Orfelia fultoni or “dismalites” is a species of gnat, which are part of the fly order or Diptera, native to certain states of the US It is the only bioluminescent species of fly found in North America. The carnivorous larvae, sometimes referred to as a "glowworm", produce the bluest light of any studied bioluminescent insect.

== Discovery ==
O. fultoni was discovered in the early 1940s near a spring in Glenville, North Carolina by B. B. Fulton, who was performing field work when he noticed O. fultonis glowing blue light at night. He found the larvae concealed themselves in crevices during the day and crawled out at night on their webs to emit their light and feed. The larvae had many similar characteristics as spiders including the use of their webs. Fulton was unable to identify the species, so he attempted to raise some of the larvae to maturity but was unsuccessful in his first attempt when his field work was discontinued and the larvae samples were exposed to heat and died. In a second attempt a year later, he found the larvae thrived when kept in a cool, moist environment. Once raised to maturity, entomologist Elizabeth Gault Fisher classified them as an undescribed species of Platyura.

== Habitat ==
Orfelia fultoni occurs in the Appalachian Mountains and Cumberland Plateau, primarily in the states of Alabama, Georgia, North Carolina, Tennessee, and Virginia. The larvae of the species live in stream banks among moss and rock cavities, as well as in wet sandstone caves. They build sticky webs on moss, rotten wood, in cracks between rocks or on bare soil, and using their two bioluminescent lanterns as an attractant, capture flying prey in their webs. Once caught in the web, chemicals in the web paralyze the prey. O. fultoni require a dark, still area where their lights can shine and where the wind doesn’t disturb their webs too much.

=== Dismals Canyon ===
Orfelia fultoni has sometimes been referred to by the common name "dismalites", in consequence of their presence in Dismals Canyon, an 86 acre National Natural Landmark with a spring-fed creek and waterfall in northwest Alabama. The canyon is home to the largest population of O. fultoni anywhere in the United States. There are two peak seasons for the larvae in Alabama, the spring peak of late April through May, and the fall peak at the end of September through the first of October. They are visible throughout the year in smaller numbers. Dismals Canyon offers guided evening tours for visitors to see the dismalites.

== Biology ==
Orfelia fultoni larvae are brownish, measuring on average 10–20 mm long and 1–2 mm in diameter. It is distantly related to Arachnocampa, a genus of gnats endemic to New Zealand and Australia with a bioluminescent larval stage. O. fultoni, however, has a morphologically and biochemically distinct bioluminescent system from Arachnocampa, which evolved these features independently (known as convergent evolution). They use bilateral, anterior, and posterior lanterns to emit their light as opposed to Arachnocampa which uses a single caudal lantern.
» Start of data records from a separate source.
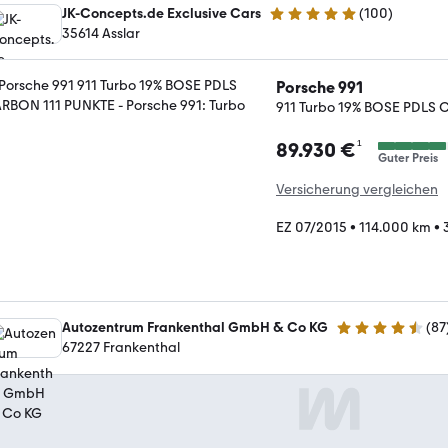
JK-Concepts.de Exclusive Cars
(
100
)
4.9 Sterne
35614 Asslar
Porsche 991
911 Turbo 19% BOSE PDLS
¹
89.930 €
Guter Preis
Versicherung vergleichen
EZ 07/2015
•
114.000 km
•
Autozentrum Frankenthal GmbH & Co KG
(
87
4.5 Sterne
67227 Frankenthal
O. fultoni has four stages in its life cycle. The first stage is the egg, which are sticky brown balls which hang onto walls, overhangs and cave ceilings. These hatch into the larvae after approximately 7–9 days. The larvae stage is the most recognizable since it is at this stage O. fultoni emits its bioluminescent glow; this stage usually lasts 6–9 months, depending on the availability of food. However, the glow worm can survive for long periods without eating. The larva is the only stage at which O. fultoni feeds, where it eats primarily midges, mayflies, and caddisflies as well as the occasional adult of its species. The third stage is the pupa: the larvae uses its sticky threads to create a protective barrier, then hangs in the middle of the barrier and encases itself in a pupal "skin". After approximately two weeks, it emerges as the adult gnat. The adult males will search for a female pupa to attend, and after mating with the emergent female, it dies. The adult female will lay upwards of 130 eggs shortly after mating and then die.